Task to complete: Report each line of the data below in which "Hebo" appears.

*-*-*

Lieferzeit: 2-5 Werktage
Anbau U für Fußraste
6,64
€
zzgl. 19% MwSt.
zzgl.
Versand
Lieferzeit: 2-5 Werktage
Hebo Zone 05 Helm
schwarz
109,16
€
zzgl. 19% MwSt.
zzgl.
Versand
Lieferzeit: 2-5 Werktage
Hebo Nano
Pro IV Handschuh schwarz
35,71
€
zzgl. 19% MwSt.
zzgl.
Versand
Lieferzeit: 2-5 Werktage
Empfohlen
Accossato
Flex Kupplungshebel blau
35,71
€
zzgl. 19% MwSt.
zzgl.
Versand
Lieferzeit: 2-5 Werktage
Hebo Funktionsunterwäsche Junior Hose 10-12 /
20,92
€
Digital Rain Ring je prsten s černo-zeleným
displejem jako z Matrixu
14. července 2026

*-*-*

Reply:
Hebo Zone 05 Helm
Hebo Nano
Hebo Funktionsunterwäsche Junior Hose 10-12 /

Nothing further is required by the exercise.